A female grey cat detached itself from the shadows and butted her head against Tristram’s arm. He scratched her chin, and she purred loudly in response.
“And yet you saved her, Tristram - that has to count for something. I just hope we can accommodate Jehennette better than the last stray you brought home.”
“What? I thought the cat was making good progress,” he said, stroking the feline’s back.
“Progress? When you are absent, she hides in every nook and cranny and attacks me, our sons - even the servants - in a frenzy of slashing claws and biting teeth whenever we walk past. Behold my shins!” Isabelle lifted the hem of her dress, revealing painful injuries. “You said Edine could be a family pet, not yours alone!”
Sir Tristram ran his fingers over the cat’s collar. “She wears a jeweled collar, my wife.”
“What of it, my lord?”
“It means she was a noble’s pet and therefore tame. She can be tame again.” Tristram scratched the cat’s chin and indicated Jehennette with a nod. “The cat needs time to find her way back to normal life, and so does Jehennette. With time comes healing.”
Lady Isabelle looked at the girl sleeping before the fire. “I hope so, my lord. Poor child, she gave no indication that she was even aware of our presence while we bathed and dressed her. My heart broke a thousand times over.”
Tristram rose to his feet. “I will help as I can, my lady, but now must take my leave. King Charles of Navarre assembles an army at Beauvais to crush the rebels and has requested that I join him with half my men.”
“Take care, Husband.”
“And you, my wife. Keep the gates barred at all times until I return.”
* * *
Three weeks later, Sir Tristram and his retinue returned.
“Good news, Husband?” asked Lady Isabelle as the husband dismounted in the courtyard.
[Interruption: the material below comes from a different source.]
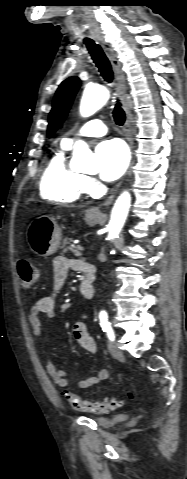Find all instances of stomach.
Instances as JSON below:
<instances>
[{"label": "stomach", "mask_w": 187, "mask_h": 479, "mask_svg": "<svg viewBox=\"0 0 187 479\" xmlns=\"http://www.w3.org/2000/svg\"><path fill=\"white\" fill-rule=\"evenodd\" d=\"M98 220L99 215L86 213L85 221L88 225L93 226ZM27 239L34 253L46 257L59 247L61 228L53 217L43 215L31 222L27 230Z\"/></svg>", "instance_id": "0dacf381"}]
</instances>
“The rebellion has been crushed and the dissidents dispersed, my lady. But what news do you bear -what of our two strays?”
Lady Isabelle pointed towards the stables. Tristram was surprised to see Jehennette sitting with her back against a stable door, stroking the cat as it lay contentedly on her lap. “After you left, the cat slept with Jehennette. From that moment, they have been inseparable. Although Jehennette is yet to speak, she does acknowledge our words. And the cat? It seems we have a pet after all - she no longer attacks us.”
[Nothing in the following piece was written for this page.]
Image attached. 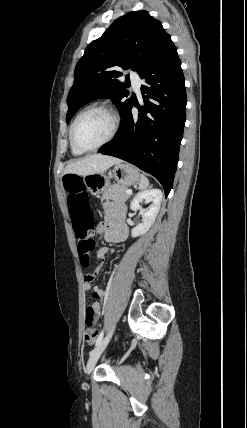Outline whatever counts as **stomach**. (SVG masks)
<instances>
[{"instance_id":"0dacf381","label":"stomach","mask_w":247,"mask_h":428,"mask_svg":"<svg viewBox=\"0 0 247 428\" xmlns=\"http://www.w3.org/2000/svg\"><path fill=\"white\" fill-rule=\"evenodd\" d=\"M114 178L115 181L123 186H131L136 184L140 180L139 170L128 163L115 164L110 175H106L105 172L89 174L82 176V180L93 196H99L104 190L110 186V178Z\"/></svg>"}]
</instances>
Tristram made his way quietly over to the girl and feline and knelt beside them. Jehennette continued petting the cat, but did not look up.
“I rescued the cat from a storm too, you know, much like I did you,” said Tristram.
“Then we are both strays,” the girl said softly. Edine purred blissfully.
Tristram scratched the cat’s chin as waves of relief fled through him - she spoke to him! “She was a stray, and driven almost feral by her ordeal. And though she could have left at any time she chose to stay and became part of our family.”
Jehennette sought out his eyes hesitantly.
“You, too, are welcome to stay. Our family has room for one more,” he said kindly.
Jehennette examined the cat’s yellow-green eyes. “She has found peace here. Perhaps I will too. I will stay.”
In 1358 AD, northern France was terrorized by a popular peasant revolt. Over one hundred castles and homes of the nobility were attacked, the inhabitants brutally slaughtered. A pretender for the throne, Charles the Bad of Navarre, crushed the revolt on June 10.